# Why must the length of a sequence under the discrete Fourier transform be equal to the input sequence length?

Let's consider a continuous signal, $$f(t)$$, which has been sampled $$N$$ times, with spacing $$T$$ between samples. We denote the $$N$$ samples $$f[0], f[1], ..., f[N-1]$$.

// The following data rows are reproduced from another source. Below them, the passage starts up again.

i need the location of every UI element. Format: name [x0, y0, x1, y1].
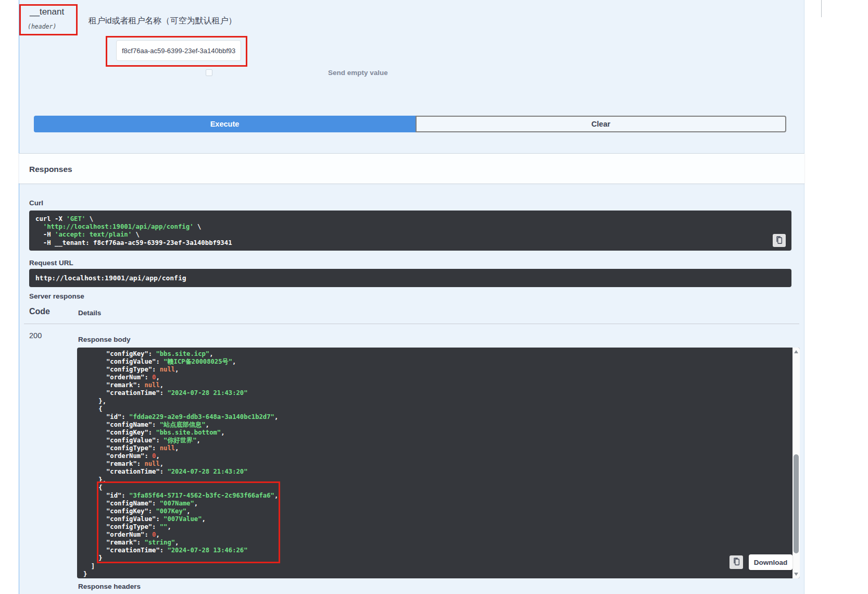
parameter-name: __tenant	[30, 7, 64, 17]
response-body-label: Response body	[78, 336, 131, 343]
responses-title: Responses	[29, 165, 72, 174]
response-body-block[interactable]: "configKey": "bbs.site.icp", "configValu…	[77, 348, 800, 578]
scroll-up-arrow-icon[interactable]	[794, 350, 798, 353]
clear-button[interactable]: Clear	[416, 116, 786, 132]
tenant-input[interactable]	[116, 40, 241, 61]
parameter-location: (header)	[28, 23, 56, 30]
curl-command-block: curl -X 'GET' \ 'http://localhost:19001/…	[29, 211, 791, 251]
details-column-header: Details	[78, 309, 101, 317]
server-response-label: Server response	[29, 292, 84, 300]
code-column-header: Code	[29, 307, 50, 316]
download-button[interactable]: Download	[749, 554, 792, 570]
copy-curl-button[interactable]	[773, 234, 786, 247]
clipboard-icon	[775, 236, 783, 245]
response-table-divider	[24, 324, 799, 324]
top-right-divider	[821, 0, 822, 17]
scroll-down-arrow-icon[interactable]	[794, 573, 798, 576]
send-empty-value-checkbox[interactable]	[206, 69, 212, 76]
copy-response-button[interactable]	[729, 555, 743, 569]
send-empty-value-label: Send empty value	[328, 69, 388, 77]
parameter-description: 租户id或者租户名称（可空为默认租户）	[89, 16, 236, 27]
execute-button[interactable]: Execute	[34, 116, 416, 132]
responses-section-header: Responses	[19, 153, 804, 183]
response-body-json: "configKey": "bbs.site.icp", "configValu…	[83, 350, 792, 578]
clipboard-icon	[733, 558, 740, 567]
scrollbar-thumb[interactable]	[794, 454, 799, 553]
swagger-operation-page: __tenant (header) 租户id或者租户名称（可空为默认租户） Se…	[0, 0, 868, 594]
request-url-text: http://localhost:19001/api/app/config	[35, 274, 186, 282]
response-headers-label: Response headers	[78, 583, 141, 590]
request-url-label: Request URL	[29, 259, 73, 267]
curl-label: Curl	[29, 199, 43, 207]
curl-command-text: curl -X 'GET' \ 'http://localhost:19001/…	[35, 215, 785, 247]
request-url-block: http://localhost:19001/api/app/config	[29, 269, 791, 287]
status-code: 200	[29, 331, 42, 340]
response-body-scrollbar[interactable]	[792, 348, 800, 578]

The Fourier transform of the continuous signal by definition is:

$$F(\omega) = \int_{-\infty}^{\infty}f(t)e^{-i\omega t}\cdot dt.$$

If we regard each sample $$f[n]$$ as an impulse having area $$f[n]$$, then in looking at the sampled function - which I'll denote $$\tilde{f}(t)$$ - we see that:

$$\tilde{F}(\omega) = \int_{-\infty}^{\infty}\tilde{f}(t)e^{-i\omega t}\cdot dt$$ $$= f[0]+f[1]e^{-i\omega T}+...+f[n]e^{-i\omega nT}+...+f[N-1]e^{-i\omega (N-1)T}.$$

Thus we see that the Fourier transform of the sampled function is such that:

$$\tilde{F}(\omega) = \sum_{n=0}^{N-1} f[n]e^{-i\omega nT}.$$

So far, we have placed no constraints on the values that $$\omega$$ can take on. Indeed, it appears as if $$\tilde{F}(\omega)$$ is a continuous function of $$\omega$$.

Despite the lattermost observation, it is the case that the discrete Fourier transform is itself discrete. My question is simply this: why?